### Assigned task
Scan the records below for the line with "Outline any instance" and the line with "Segment every instance of right". Repeat those two lines and every line between them exactly, and nothing else.

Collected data
____________

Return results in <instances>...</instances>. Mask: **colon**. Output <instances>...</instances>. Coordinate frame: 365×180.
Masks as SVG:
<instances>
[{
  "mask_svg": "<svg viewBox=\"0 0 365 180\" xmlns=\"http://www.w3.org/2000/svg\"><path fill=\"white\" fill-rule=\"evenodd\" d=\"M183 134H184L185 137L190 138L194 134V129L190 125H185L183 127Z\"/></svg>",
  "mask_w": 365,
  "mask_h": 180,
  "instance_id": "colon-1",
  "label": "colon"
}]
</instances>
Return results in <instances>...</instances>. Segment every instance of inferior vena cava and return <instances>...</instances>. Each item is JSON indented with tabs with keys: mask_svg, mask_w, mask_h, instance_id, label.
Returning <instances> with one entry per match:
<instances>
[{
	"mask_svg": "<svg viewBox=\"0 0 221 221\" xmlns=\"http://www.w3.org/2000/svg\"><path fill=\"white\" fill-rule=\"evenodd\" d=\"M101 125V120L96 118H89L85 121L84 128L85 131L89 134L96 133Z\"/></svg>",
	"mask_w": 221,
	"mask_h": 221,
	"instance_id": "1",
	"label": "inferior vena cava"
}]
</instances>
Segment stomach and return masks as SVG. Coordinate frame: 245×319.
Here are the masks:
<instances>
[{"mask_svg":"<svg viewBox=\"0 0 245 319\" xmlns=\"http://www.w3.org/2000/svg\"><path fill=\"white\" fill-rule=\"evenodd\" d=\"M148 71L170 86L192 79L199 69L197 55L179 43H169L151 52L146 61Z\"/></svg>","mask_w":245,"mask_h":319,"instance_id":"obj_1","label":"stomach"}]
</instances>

____________

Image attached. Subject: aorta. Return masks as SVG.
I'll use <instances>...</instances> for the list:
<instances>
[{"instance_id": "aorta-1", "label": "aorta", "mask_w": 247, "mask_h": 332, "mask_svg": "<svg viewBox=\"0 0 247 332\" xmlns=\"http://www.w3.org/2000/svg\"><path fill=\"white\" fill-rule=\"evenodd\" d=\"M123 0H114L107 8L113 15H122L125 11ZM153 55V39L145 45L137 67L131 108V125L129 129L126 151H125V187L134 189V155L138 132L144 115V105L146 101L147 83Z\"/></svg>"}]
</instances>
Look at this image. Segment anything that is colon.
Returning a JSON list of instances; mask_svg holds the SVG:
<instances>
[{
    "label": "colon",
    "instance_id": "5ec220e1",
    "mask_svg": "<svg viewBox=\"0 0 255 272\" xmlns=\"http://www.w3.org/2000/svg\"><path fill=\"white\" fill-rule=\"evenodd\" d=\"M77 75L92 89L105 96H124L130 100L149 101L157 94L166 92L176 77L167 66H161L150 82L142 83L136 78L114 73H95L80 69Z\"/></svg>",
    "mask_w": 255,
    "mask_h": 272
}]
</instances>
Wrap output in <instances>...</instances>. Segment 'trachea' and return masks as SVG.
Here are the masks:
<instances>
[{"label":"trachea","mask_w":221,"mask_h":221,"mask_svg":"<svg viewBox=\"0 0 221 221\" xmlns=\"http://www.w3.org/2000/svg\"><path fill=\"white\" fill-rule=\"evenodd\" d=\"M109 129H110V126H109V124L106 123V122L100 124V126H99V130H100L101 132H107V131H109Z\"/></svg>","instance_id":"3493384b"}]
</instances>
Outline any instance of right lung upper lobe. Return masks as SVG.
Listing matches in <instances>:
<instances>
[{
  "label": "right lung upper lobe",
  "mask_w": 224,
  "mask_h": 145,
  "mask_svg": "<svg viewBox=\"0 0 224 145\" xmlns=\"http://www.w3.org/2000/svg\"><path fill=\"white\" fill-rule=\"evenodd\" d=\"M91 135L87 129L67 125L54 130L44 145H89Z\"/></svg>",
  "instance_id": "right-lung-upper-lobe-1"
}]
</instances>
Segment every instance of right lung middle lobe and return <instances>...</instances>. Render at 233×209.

____________

### Reply to the task
Outline any instance of right lung upper lobe. Return masks as SVG.
Listing matches in <instances>:
<instances>
[{
  "label": "right lung upper lobe",
  "mask_w": 224,
  "mask_h": 145,
  "mask_svg": "<svg viewBox=\"0 0 224 145\" xmlns=\"http://www.w3.org/2000/svg\"><path fill=\"white\" fill-rule=\"evenodd\" d=\"M91 135L87 129L67 125L54 130L44 145H89Z\"/></svg>",
  "instance_id": "right-lung-upper-lobe-1"
}]
</instances>
Segment every instance of right lung middle lobe and return <instances>...</instances>. Render at 233×209.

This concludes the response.